WHAT THE EXERCISE ASKS: Copy every record word for word. The images stay behind.

RECORDS SUPPLIED:
[Start of section]
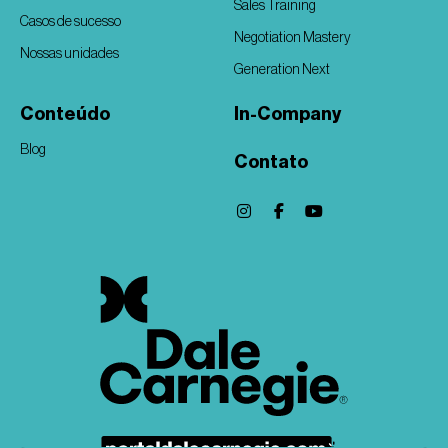
Sales Training
Casos de sucesso
Negotiation Mastery
Nossas unidades
Generation Next
Conteúdo
In-Company
Blog
Contato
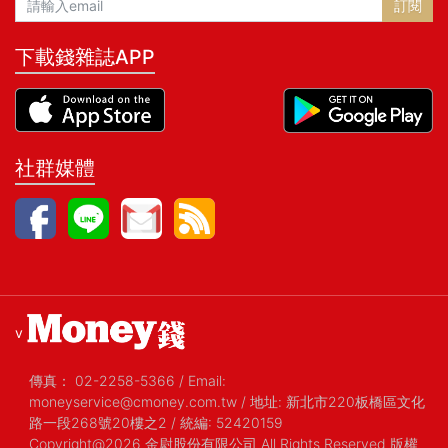
訂閱
下載錢雜誌APP
社群媒體
v
傳真：
02-2258-5366
/
Email:
moneyservice@cmoney.com.tw
/
地址: 新北市220板橋區文化
路一段268號20樓之2
/
統編: 52420159
Copyright@2026 金尉股份有限公司 All Rights Reserved 版權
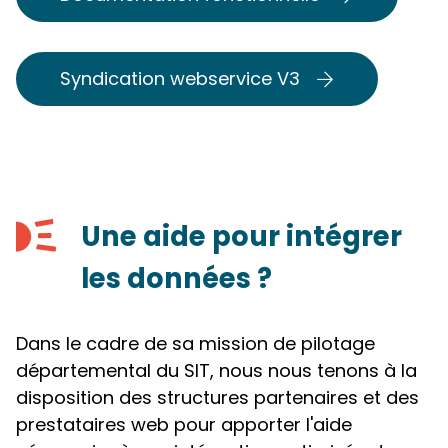
Syndication webservice V3
Une aide pour intégrer
les données ?
Dans le cadre de sa mission de pilotage
départemental du SIT, nous nous tenons à la
disposition des structures partenaires et des
prestataires web pour apporter l'aide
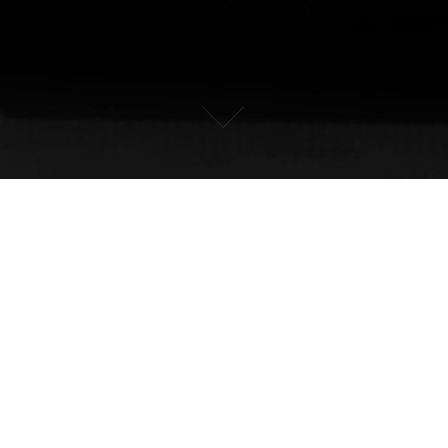
Fuga
Fuga 唐紅 Karakurenai 商品コード : FG-0001
字画を省略し流れるように書く草書体の中で更に崩した書を狂
草（きょうそう）と言います。中国唐時代の書家 懐素の書を
ベースに、流れるような雅さとモダンさを金銀の二色使いで表
現しています。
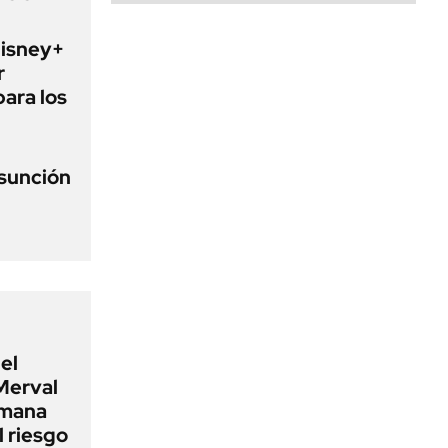
Disney+
r
para los
asunción
el
Merval
emana
 riesgo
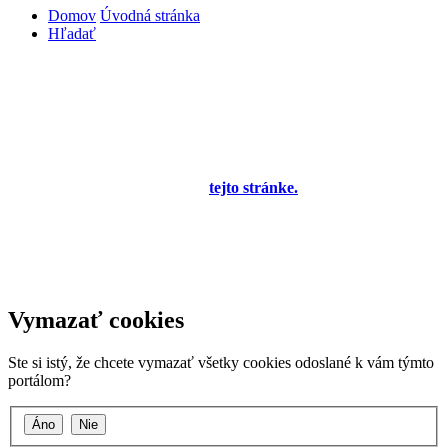
Domov
Úvodná stránka
Hľadať
Diskusné fórum pre používateľov programu
OBERON - Agenda firmy je zatiaľ v testovacej
prevádzke!
Prezeranie príspevkov je povolené každému návštevníkovi stránky,
prispievanie len pre registrovaných členov. Zaregistrovať sa je
možné vyplnením formulára na
tejto stránke.
Tento oznam bude
neskôr obsahovať privítanie a pravidlá portálu (zatiaľ ich
registrovaní členovia dostávajú mailom) a bude nastavený tak, že
registrovaný používateľ bude môcť jeho zobrazenie vypnúť - zatiaľ
sa zobrazuje trvalo každému. V súčasnej dobe prebieha testovanie
funkčnosti fóra.
Vymazať cookies
Ste si istý, že chcete vymazať všetky cookies odoslané k vám týmto
portálom?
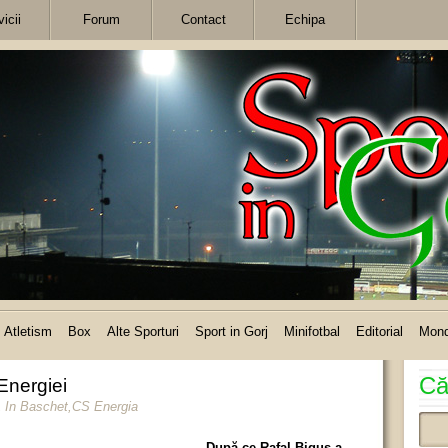
icii
Forum
Contact
Echipa
Atletism
Box
Alte Sporturi
Sport in Gorj
Minifotbal
Editorial
Mon
Că
 Energiei
1
In
Baschet
,
CS Energia
După ce Rafal Bigus a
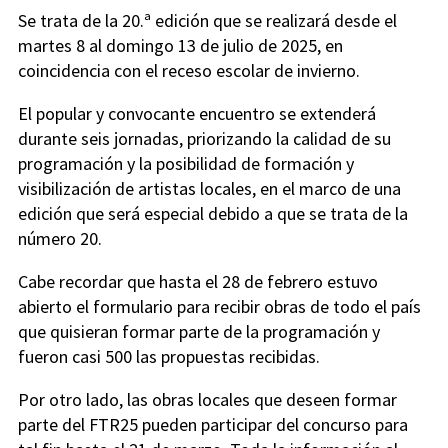
Se trata de la 20.ª edición que se realizará desde el
martes 8 al domingo 13 de julio de 2025, en
coincidencia con el receso escolar de invierno.
El popular y convocante encuentro se extenderá
durante seis jornadas, priorizando la calidad de su
programación y la posibilidad de formación y
visibilización de artistas locales, en el marco de una
edición que será especial debido a que se trata de la
número 20.
Cabe recordar que hasta el 28 de febrero estuvo
abierto el formulario para recibir obras de todo el país
que quisieran formar parte de la programación y
fueron casi 500 las propuestas recibidas.
Por otro lado, las obras locales que deseen formar
parte del FTR25 pueden participar del concurso para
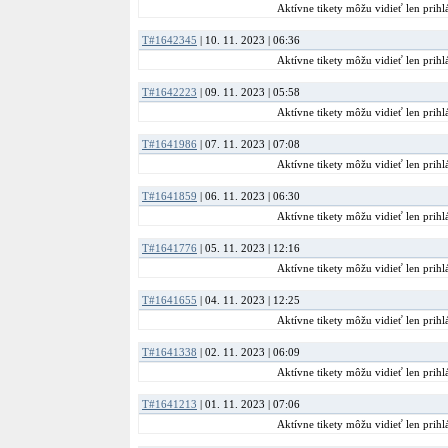
Aktívne tikety môžu vidieť len prihlá
T#1642345
| 10. 11. 2023 | 06:36
Aktívne tikety môžu vidieť len prihlá
T#1642223
| 09. 11. 2023 | 05:58
Aktívne tikety môžu vidieť len prihlá
T#1641986
| 07. 11. 2023 | 07:08
Aktívne tikety môžu vidieť len prihlá
T#1641859
| 06. 11. 2023 | 06:30
Aktívne tikety môžu vidieť len prihlá
T#1641776
| 05. 11. 2023 | 12:16
Aktívne tikety môžu vidieť len prihlá
T#1641655
| 04. 11. 2023 | 12:25
Aktívne tikety môžu vidieť len prihlá
T#1641338
| 02. 11. 2023 | 06:09
Aktívne tikety môžu vidieť len prihlá
T#1641213
| 01. 11. 2023 | 07:06
Aktívne tikety môžu vidieť len prihlá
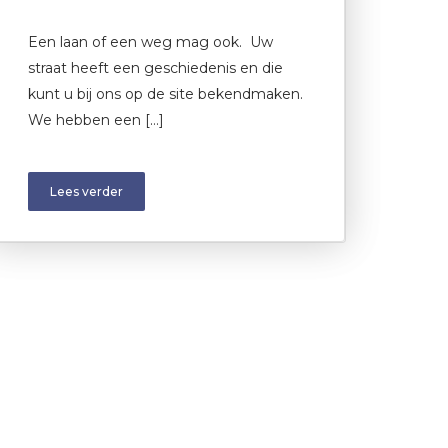
Een laan of een weg mag ook. Uw
straat heeft een geschiedenis en die
kunt u bij ons op de site bekendmaken.
We hebben een […]
Lees verder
[End of section]
OUTPUT OF THE EXERCISE:
Sales Training
Casos de sucesso
Negotiation Mastery
Nossas unidades
Generation Next
Conteúdo
In-Company
Blog
Contato
訂閱
下載錢雜誌APP
社群媒體
v
傳真：
02-2258-5366
/
Email:
moneyservice@cmoney.com.tw
/
地址: 新北市220板橋區文化
路一段268號20樓之2
/
統編: 52420159
Copyright@2026 金尉股份有限公司 All Rights Reserved 版權
Syndication webservice V3
Une aide pour intégrer
les données ?
Dans le cadre de sa mission de pilotage
départemental du SIT, nous nous tenons à la
disposition des structures partenaires et des
prestataires web pour apporter l'aide
Fuga
Fuga 唐紅 Karakurenai 商品コード : FG-0001
字画を省略し流れるように書く草書体の中で更に崩した書を狂
草（きょうそう）と言います。中国唐時代の書家 懐素の書を
ベースに、流れるような雅さとモダンさを金銀の二色使いで表
現しています。
Disney+
r
para los
asunción
el
Merval
emana
 riesgo
Domov
Úvodná stránka
Hľadať
Diskusné fórum pre používateľov programu
OBERON - Agenda firmy je zatiaľ v testovacej
prevádzke!
Prezeranie príspevkov je povolené každému návštevníkovi stránky,
prispievanie len pre registrovaných členov. Zaregistrovať sa je
možné vyplnením formulára na
tejto stránke.
Tento oznam bude
neskôr obsahovať privítanie a pravidlá portálu (zatiaľ ich
registrovaní členovia dostávajú mailom) a bude nastavený tak, že
registrovaný používateľ bude môcť jeho zobrazenie vypnúť - zatiaľ
sa zobrazuje trvalo každému. V súčasnej dobe prebieha testovanie
funkčnosti fóra.
Vymazať cookies
Ste si istý, že chcete vymazať všetky cookies odoslané k vám týmto
portálom?
icii
Forum
Contact
Echipa
Atletism
Box
Alte Sporturi
Sport in Gorj
Minifotbal
Editorial
Mon
Că
 Energiei
1
In
Baschet
,
CS Energia
După ce Rafal Bigus a
Se trata de la 20.ª edición que se realizará desde el
martes 8 al domingo 13 de julio de 2025, en
coincidencia con el receso escolar de invierno.
El popular y convocante encuentro se extenderá
durante seis jornadas, priorizando la calidad de su
programación y la posibilidad de formación y
visibilización de artistas locales, en el marco de una
edición que será especial debido a que se trata de la
número 20.
Cabe recordar que hasta el 28 de febrero estuvo
abierto el formulario para recibir obras de todo el país
que quisieran formar parte de la programación y
fueron casi 500 las propuestas recibidas.
Por otro lado, las obras locales que deseen formar
parte del FTR25 pueden participar del concurso para
Aktívne tikety môžu vidieť len prihlá
T#1642345
| 10. 11. 2023 | 06:36
Aktívne tikety môžu vidieť len prihlá
T#1642223
| 09. 11. 2023 | 05:58
Aktívne tikety môžu vidieť len prihlá
T#1641986
| 07. 11. 2023 | 07:08
Aktívne tikety môžu vidieť len prihlá
T#1641859
| 06. 11. 2023 | 06:30
Aktívne tikety môžu vidieť len prihlá
T#1641776
| 05. 11. 2023 | 12:16
Aktívne tikety môžu vidieť len prihlá
T#1641655
| 04. 11. 2023 | 12:25
Aktívne tikety môžu vidieť len prihlá
T#1641338
| 02. 11. 2023 | 06:09
Aktívne tikety môžu vidieť len prihlá
T#1641213
| 01. 11. 2023 | 07:06
Aktívne tikety môžu vidieť len prihlá
Een laan of een weg mag ook. Uw
straat heeft een geschiedenis en die
kunt u bij ons op de site bekendmaken.
We hebben een […]
Lees verder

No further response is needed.